» **WHAT NEEDS TO BE DONE**: Images do not belong in the copy. Retype all the entries below exactly.

[Data excerpts]
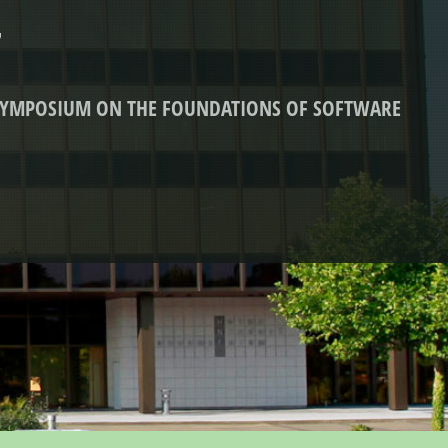
7
 SYMPOSIUM ON THE FOUNDATIONS OF SOFTWARE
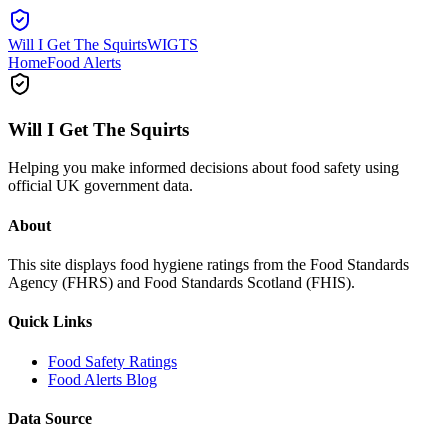
Will I Get The Squirts
WIGTS
Home
Food Alerts
Will I Get The Squirts
Helping you make informed decisions about food safety using
official UK government data.
About
This site displays food hygiene ratings from the Food Standards
Agency (FHRS) and Food Standards Scotland (FHIS).
Quick Links
Food Safety Ratings
Food Alerts Blog
Data Source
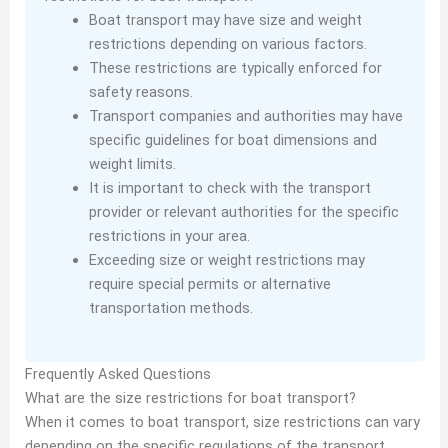
Boat transport may have size and weight
restrictions depending on various factors.
These restrictions are typically enforced for
safety reasons.
Transport companies and authorities may have
specific guidelines for boat dimensions and
weight limits.
It is important to check with the transport
provider or relevant authorities for the specific
restrictions in your area.
Exceeding size or weight restrictions may
require special permits or alternative
transportation methods.
Frequently Asked Questions
What are the size restrictions for boat transport?
When it comes to boat transport, size restrictions can vary
depending on the specific regulations of the transport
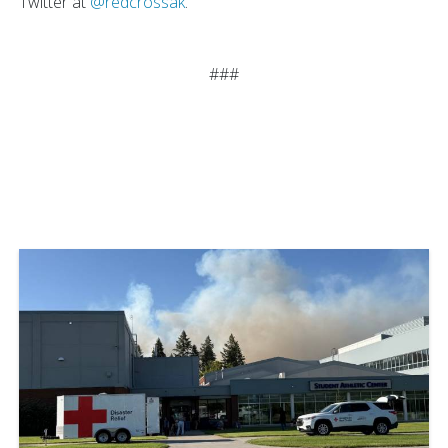
Twitter at
@redcrossak
.
###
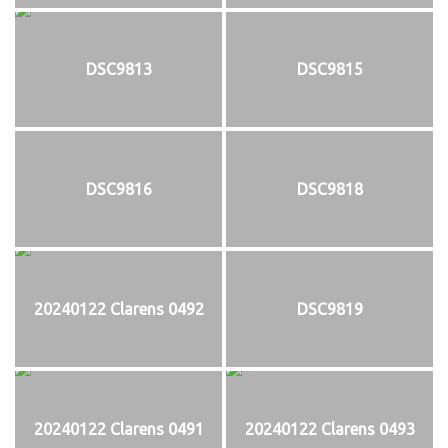
DSC9813
DSC9815
DSC9816
DSC9818
20240122 Clarens 0492
DSC9819
20240122 Clarens 0491
20240122 Clarens 0493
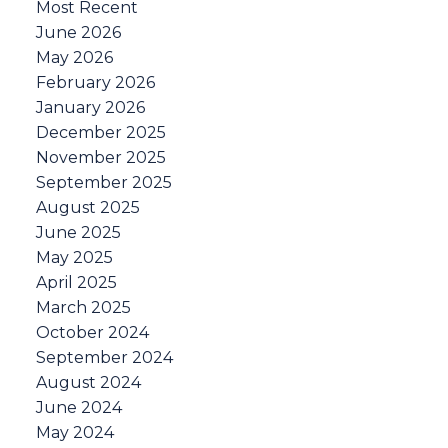
Most Recent
June 2026
May 2026
February 2026
January 2026
December 2025
November 2025
September 2025
August 2025
June 2025
May 2025
April 2025
March 2025
October 2024
September 2024
August 2024
June 2024
May 2024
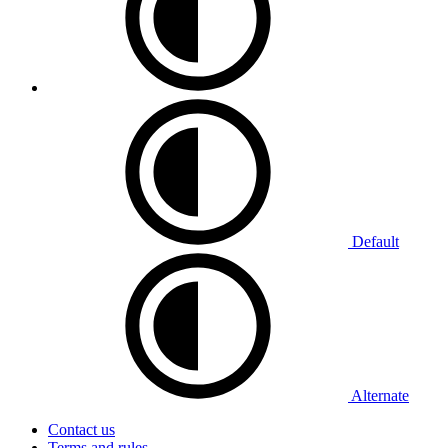
Default
Alternate
Contact us
Terms and rules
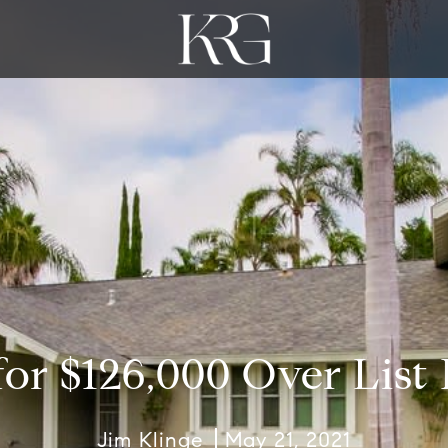
for $126,000 Over List 
Jim Klinge
May 21, 2021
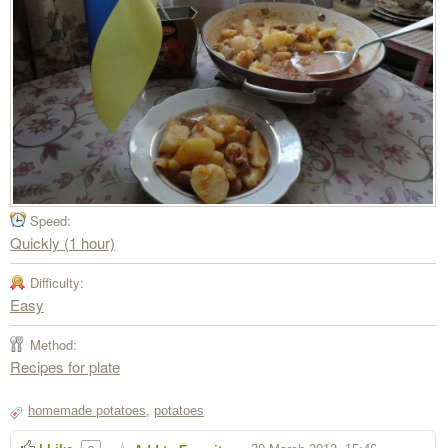
Speed:
Quickly (1 hour)
Difficulty:
Easy
Method:
Recipes for plate
homemade potatoes
,
potatoes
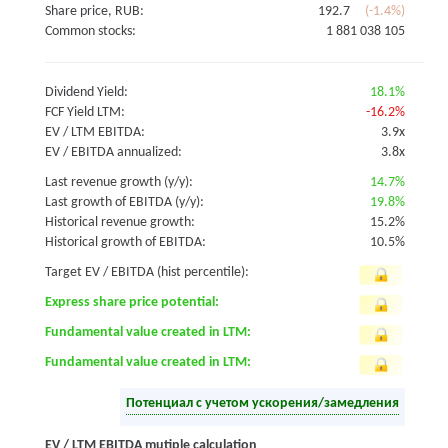
Share price, RUB:
192.7
(-1.4%)
Common stocks:
1 881 038 105
Dividend Yield:
18.1%
FCF Yield LTM:
-16.2%
EV / LTM EBITDA:
3.9x
EV / EBITDA annualized:
3.8x
Last revenue growth (y/y):
14.7%
Last growth of EBITDA (y/y):
19.8%
Historical revenue growth:
15.2%
Historical growth of EBITDA:
10.5%
Target EV / EBITDA (hist percentile):
Express share price potential:
Fundamental value created in LTM:
Fundamental value created in LTM:
Потенциал с учетом ускорения/замедления
EV / LTM EBITDA mutiple calculation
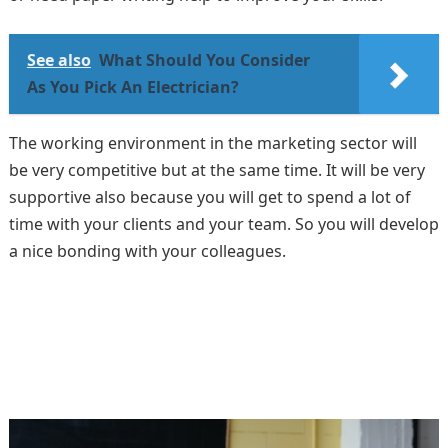
See also
What Should You Consider
As You Pick An Electrician?
The working environment in the marketing sector will
be very competitive but at the same time. It will be very
supportive also because you will get to spend a lot of
time with your clients and your team. So you will develop
a nice bonding with your colleagues.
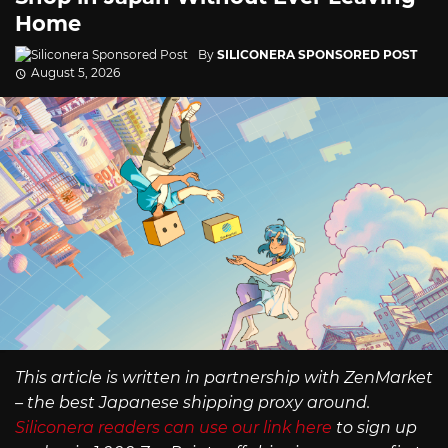
Home
By
SILICONERA SPONSORED POST
August 5, 2026
This article is written in partnership with ZenMarket
– the best Japanese shipping proxy around.
Siliconera readers can use our link here
to sign up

» **OUTPUT BELOW**:
7
 SYMPOSIUM ON THE FOUNDATIONS OF SOFTWARE
Will I Get The Squirts
WIGTS
Home
Food Alerts
Will I Get The Squirts
Helping you make informed decisions about food safety using
official UK government data.
About
This site displays food hygiene ratings from the Food Standards
Agency (FHRS) and Food Standards Scotland (FHIS).
Quick Links
Food Safety Ratings
Food Alerts Blog
Data Source
Boat transport may have size and weight
restrictions depending on various factors.
These restrictions are typically enforced for
safety reasons.
Transport companies and authorities may have
specific guidelines for boat dimensions and
weight limits.
It is important to check with the transport
provider or relevant authorities for the specific
restrictions in your area.
Exceeding size or weight restrictions may
require special permits or alternative
transportation methods.
Frequently Asked Questions
What are the size restrictions for boat transport?
When it comes to boat transport, size restrictions can vary
depending on the specific regulations of the transport
Twitter at
@redcrossak
.
###
DSC9813
DSC9815
DSC9816
DSC9818
20240122 Clarens 0492
DSC9819
20240122 Clarens 0491
20240122 Clarens 0493
Most Recent
June 2026
May 2026
February 2026
January 2026
December 2025
November 2025
September 2025
August 2025
June 2025
May 2025
April 2025
March 2025
October 2024
September 2024
August 2024
June 2024
May 2024
Default
Alternate
Contact us
Terms and rules
for $126,000 Over List 
Jim Klinge
May 21, 2021
Speed:
Quickly (1 hour)
Difficulty:
Easy
Method:
Recipes for plate
homemade potatoes
,
potatoes
Share price, RUB:
192.7
(-1.4%)
Common stocks:
1 881 038 105
Dividend Yield:
18.1%
FCF Yield LTM:
-16.2%
EV / LTM EBITDA:
3.9x
EV / EBITDA annualized:
3.8x
Last revenue growth (y/y):
14.7%
Last growth of EBITDA (y/y):
19.8%
Historical revenue growth:
15.2%
Historical growth of EBITDA:
10.5%
Target EV / EBITDA (hist percentile):
Express share price potential:
Fundamental value created in LTM:
Fundamental value created in LTM:
Потенциал с учетом ускорения/замедления
EV / LTM EBITDA mutiple calculation
See also
What Should You Consider
As You Pick An Electrician?
The working environment in the marketing sector will
be very competitive but at the same time. It will be very
supportive also because you will get to spend a lot of
time with your clients and your team. So you will develop
a nice bonding with your colleagues.
Home
By
SILICONERA SPONSORED POST
August 5, 2026
This article is written in partnership with ZenMarket
– the best Japanese shipping proxy around.
Siliconera readers can use our link here
to sign up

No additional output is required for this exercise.